# Task details:
In the listing below, start your output at the line with "bloques utilizan la" and end it after the line with "matemáticas representadas mediante curvas, y", copying every line exactly.

++++++++

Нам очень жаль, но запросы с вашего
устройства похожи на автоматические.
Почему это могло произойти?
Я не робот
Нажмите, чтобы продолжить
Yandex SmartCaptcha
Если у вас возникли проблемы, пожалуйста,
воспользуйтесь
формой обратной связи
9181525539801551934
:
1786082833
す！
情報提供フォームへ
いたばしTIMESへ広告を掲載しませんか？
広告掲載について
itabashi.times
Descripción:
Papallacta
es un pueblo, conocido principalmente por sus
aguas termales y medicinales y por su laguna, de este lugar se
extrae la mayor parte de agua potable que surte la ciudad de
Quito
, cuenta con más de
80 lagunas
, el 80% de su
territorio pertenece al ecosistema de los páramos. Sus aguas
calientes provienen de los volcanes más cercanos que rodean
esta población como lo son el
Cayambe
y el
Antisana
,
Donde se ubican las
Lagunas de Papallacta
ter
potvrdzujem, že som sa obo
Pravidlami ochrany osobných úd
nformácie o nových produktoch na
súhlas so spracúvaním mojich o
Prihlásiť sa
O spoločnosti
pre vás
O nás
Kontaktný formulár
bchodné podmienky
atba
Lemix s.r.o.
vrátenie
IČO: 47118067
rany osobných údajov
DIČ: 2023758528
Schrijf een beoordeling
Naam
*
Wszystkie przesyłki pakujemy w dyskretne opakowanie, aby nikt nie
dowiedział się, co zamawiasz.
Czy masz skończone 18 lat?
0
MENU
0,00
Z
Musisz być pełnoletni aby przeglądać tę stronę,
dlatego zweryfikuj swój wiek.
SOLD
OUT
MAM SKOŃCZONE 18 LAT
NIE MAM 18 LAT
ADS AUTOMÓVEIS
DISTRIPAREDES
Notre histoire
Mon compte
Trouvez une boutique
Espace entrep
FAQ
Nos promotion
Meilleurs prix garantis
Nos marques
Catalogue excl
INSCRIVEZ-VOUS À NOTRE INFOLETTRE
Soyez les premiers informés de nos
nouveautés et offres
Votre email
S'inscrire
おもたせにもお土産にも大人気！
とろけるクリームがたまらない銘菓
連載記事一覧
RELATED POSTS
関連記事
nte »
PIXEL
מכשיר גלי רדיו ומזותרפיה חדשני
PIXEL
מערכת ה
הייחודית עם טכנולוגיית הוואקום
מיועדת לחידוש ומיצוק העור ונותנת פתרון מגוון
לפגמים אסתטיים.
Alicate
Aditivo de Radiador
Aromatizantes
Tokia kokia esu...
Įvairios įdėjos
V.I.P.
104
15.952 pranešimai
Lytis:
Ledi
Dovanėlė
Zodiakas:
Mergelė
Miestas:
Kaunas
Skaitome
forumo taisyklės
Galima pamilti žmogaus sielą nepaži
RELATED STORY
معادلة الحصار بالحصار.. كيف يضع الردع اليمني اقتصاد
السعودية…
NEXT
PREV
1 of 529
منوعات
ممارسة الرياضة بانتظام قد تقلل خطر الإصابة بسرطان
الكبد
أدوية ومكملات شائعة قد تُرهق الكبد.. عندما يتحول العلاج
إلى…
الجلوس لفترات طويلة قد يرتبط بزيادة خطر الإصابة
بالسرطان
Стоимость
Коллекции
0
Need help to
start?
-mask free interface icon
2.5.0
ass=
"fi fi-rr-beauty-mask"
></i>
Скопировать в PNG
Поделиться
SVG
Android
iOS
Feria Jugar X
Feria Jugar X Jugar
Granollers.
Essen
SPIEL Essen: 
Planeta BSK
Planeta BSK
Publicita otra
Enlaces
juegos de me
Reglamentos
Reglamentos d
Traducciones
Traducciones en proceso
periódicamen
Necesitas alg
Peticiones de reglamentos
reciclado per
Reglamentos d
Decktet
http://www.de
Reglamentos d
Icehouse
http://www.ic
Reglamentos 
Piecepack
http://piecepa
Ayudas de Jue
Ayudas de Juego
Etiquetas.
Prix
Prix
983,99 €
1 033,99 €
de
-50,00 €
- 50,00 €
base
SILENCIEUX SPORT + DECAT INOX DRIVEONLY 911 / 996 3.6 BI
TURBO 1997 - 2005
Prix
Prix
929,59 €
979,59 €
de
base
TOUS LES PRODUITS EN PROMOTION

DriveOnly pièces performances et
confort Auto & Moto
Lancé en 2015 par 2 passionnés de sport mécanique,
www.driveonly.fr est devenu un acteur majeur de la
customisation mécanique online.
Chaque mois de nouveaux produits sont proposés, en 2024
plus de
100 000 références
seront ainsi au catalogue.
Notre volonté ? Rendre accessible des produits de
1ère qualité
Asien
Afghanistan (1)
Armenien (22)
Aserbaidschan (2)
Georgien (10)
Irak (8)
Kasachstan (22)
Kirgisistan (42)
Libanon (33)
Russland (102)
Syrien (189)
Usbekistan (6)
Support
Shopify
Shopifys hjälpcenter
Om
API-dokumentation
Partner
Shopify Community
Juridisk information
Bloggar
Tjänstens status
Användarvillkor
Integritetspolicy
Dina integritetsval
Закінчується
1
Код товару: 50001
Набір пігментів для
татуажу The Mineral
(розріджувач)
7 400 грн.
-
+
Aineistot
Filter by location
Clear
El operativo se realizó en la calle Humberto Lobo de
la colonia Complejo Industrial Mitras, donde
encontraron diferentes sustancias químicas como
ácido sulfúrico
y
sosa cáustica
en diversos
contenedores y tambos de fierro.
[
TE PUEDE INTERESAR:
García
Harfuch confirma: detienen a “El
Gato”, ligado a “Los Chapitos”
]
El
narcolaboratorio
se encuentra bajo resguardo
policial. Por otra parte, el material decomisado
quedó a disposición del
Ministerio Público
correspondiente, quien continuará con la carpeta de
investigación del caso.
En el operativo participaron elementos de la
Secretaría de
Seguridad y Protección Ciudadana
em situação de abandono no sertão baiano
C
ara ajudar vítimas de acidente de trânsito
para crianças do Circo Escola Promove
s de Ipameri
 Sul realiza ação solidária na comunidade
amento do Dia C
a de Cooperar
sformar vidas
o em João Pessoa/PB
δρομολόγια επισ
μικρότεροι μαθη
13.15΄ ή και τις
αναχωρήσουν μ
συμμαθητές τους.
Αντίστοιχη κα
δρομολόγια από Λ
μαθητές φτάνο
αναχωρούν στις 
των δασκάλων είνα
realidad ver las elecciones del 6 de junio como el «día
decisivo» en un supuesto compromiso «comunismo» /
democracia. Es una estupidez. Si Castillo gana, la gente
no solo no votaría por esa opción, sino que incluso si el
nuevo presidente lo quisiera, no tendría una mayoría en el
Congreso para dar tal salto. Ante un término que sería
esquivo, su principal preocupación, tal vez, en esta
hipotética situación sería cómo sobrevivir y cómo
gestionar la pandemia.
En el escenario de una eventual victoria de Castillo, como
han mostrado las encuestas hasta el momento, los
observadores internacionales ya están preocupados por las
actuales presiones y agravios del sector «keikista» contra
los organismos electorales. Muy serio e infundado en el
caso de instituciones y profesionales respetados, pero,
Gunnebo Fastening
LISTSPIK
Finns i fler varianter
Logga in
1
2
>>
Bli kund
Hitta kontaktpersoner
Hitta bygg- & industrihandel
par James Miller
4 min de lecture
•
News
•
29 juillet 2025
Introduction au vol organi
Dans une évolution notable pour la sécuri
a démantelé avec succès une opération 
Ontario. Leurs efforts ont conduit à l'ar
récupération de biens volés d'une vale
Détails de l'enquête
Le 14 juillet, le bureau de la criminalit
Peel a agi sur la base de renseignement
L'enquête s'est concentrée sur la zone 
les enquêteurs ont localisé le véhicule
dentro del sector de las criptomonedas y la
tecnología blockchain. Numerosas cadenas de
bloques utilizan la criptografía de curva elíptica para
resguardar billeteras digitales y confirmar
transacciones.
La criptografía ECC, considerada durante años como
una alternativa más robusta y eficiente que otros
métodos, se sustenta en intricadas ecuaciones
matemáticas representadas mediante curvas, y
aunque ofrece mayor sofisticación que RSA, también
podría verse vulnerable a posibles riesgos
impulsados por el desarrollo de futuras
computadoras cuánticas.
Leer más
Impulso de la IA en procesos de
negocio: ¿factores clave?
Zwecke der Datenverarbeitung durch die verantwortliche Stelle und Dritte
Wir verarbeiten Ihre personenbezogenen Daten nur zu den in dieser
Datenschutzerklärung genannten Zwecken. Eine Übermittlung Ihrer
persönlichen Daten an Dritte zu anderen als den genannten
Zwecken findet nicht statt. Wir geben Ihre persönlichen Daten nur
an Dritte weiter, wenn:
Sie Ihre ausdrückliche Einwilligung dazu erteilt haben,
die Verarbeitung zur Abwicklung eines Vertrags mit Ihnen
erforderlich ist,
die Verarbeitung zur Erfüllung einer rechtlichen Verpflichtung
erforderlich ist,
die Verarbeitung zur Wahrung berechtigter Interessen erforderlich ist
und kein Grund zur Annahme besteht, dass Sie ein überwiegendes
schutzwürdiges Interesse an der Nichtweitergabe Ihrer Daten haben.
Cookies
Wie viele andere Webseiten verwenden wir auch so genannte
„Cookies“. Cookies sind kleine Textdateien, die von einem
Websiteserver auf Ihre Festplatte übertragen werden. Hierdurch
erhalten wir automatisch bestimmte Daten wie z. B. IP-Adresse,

++++++++

# Expected output:
bloques utilizan la criptografía de curva elíptica para
resguardar billeteras digitales y confirmar
transacciones.
La criptografía ECC, considerada durante años como
una alternativa más robusta y eficiente que otros
métodos, se sustenta en intricadas ecuaciones
matemáticas representadas mediante curvas, y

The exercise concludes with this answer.